Energy renovation in residential areas has always aimed to reduce the total energy consumption of buildings. But we need to become even better at reducing energy consumption if we are to reach the ambitious goal of Denmark becoming a CO₂ neutral society by 2050. Aside from looking good in both the operating budget and the CO₂ balance, reducing energy consumption also has a social, cultural and health-related impact on residents and users of buildings.
In REVALUE we will make a full-scale demonstration of two renovation projects in areas with different residential compositions, and study their effects as regards the reduction in energy consumption and the impact on health and well-being. We renovate with a focus on energy savings while also finding a method to determine the added value generated by renovation, such as a better indoor climate or new urban spaces in the built environment.

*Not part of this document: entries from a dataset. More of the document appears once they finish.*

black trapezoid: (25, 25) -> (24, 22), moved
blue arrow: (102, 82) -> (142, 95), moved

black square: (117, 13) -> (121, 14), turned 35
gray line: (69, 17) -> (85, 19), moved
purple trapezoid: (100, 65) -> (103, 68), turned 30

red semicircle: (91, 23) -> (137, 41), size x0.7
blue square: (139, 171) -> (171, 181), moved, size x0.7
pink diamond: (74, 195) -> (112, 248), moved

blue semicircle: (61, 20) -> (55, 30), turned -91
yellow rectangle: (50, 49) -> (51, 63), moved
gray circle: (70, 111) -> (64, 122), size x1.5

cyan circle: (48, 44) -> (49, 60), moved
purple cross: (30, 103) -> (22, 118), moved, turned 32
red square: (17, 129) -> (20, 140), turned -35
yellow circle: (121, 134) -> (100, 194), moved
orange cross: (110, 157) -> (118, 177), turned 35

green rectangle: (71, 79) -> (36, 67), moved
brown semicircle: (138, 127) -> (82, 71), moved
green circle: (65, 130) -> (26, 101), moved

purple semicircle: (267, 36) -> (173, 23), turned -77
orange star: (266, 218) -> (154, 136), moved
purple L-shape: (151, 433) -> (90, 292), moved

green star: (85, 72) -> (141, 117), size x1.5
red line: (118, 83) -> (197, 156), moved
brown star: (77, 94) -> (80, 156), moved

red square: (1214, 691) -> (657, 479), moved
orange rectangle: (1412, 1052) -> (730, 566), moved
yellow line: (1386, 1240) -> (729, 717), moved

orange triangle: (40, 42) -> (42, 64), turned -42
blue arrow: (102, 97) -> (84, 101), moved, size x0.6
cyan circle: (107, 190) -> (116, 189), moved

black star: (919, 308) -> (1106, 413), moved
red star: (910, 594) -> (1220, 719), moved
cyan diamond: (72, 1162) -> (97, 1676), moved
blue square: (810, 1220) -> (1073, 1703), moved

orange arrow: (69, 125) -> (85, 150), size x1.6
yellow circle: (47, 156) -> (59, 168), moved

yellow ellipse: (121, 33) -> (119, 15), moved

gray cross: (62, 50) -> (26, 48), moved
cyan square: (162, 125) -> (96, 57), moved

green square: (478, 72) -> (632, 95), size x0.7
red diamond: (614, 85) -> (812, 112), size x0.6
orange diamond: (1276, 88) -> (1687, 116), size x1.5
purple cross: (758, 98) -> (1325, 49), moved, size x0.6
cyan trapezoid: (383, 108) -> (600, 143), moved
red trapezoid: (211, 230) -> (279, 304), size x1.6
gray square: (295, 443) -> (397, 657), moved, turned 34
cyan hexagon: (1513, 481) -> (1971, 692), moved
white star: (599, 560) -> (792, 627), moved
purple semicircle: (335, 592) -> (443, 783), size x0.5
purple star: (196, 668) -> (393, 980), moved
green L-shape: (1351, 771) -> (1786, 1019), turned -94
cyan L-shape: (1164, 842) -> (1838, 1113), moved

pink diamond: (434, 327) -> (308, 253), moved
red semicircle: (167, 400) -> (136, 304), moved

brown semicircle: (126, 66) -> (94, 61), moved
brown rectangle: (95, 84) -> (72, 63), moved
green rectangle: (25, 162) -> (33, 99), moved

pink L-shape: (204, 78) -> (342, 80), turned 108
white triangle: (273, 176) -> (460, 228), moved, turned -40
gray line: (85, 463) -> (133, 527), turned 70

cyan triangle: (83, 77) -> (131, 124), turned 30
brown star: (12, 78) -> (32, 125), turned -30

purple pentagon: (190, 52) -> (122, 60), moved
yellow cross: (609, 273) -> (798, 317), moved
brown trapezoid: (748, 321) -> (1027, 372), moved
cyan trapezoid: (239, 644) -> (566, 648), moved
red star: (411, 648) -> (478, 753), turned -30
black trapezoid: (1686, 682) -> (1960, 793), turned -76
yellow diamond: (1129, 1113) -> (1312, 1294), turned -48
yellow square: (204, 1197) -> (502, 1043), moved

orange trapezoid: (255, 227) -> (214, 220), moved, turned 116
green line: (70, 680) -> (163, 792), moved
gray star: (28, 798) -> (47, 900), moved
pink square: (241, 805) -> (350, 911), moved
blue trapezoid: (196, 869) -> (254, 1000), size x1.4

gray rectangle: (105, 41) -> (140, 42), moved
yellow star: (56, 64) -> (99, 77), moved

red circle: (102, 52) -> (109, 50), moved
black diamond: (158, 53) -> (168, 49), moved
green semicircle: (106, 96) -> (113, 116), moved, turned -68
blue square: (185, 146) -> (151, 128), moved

Better residential areas with low energy consumption
The aim is reduce energy consumption in demonstration buildings by at least 50 per cent. This involves elements such as new facades, windows and roofs and, in this way, the renovation work will significantly change the indoor climate in the buildings and the architectural expression in the area.
With a comprehensive combination of features such as sensor-based energy monitoring, anthropological field studies, physiological tests and indoor climate assessments, we will develop a model to measure the total value of energy renovation, including technical, social and cultural aspects. In this way, we are going one step further with a model that also includes people’s subjective experience of living with renovations.
Complex data lead to good decisions
Another task in the project is to identify options for energy savings and social value creation in the renovation process itself. This involves making transport to and from the residential area more efficient, managing logistics at the building site and minimising material waste. It also means involving residents in the building process in a socially sustainable way to ensure support and ownership of the people living in the residential areas.
The idea is to build a model that can find relations between the technical, social and cultural aspects of energy renovation. This means that each energy renovation project can be indexed so you can see its value on a scale from 1 to 100. A developer will be able to use the model to test different priorities in a renovation design and thereby find the most suitable renovation solution for the individual residential area and provide the most value for money.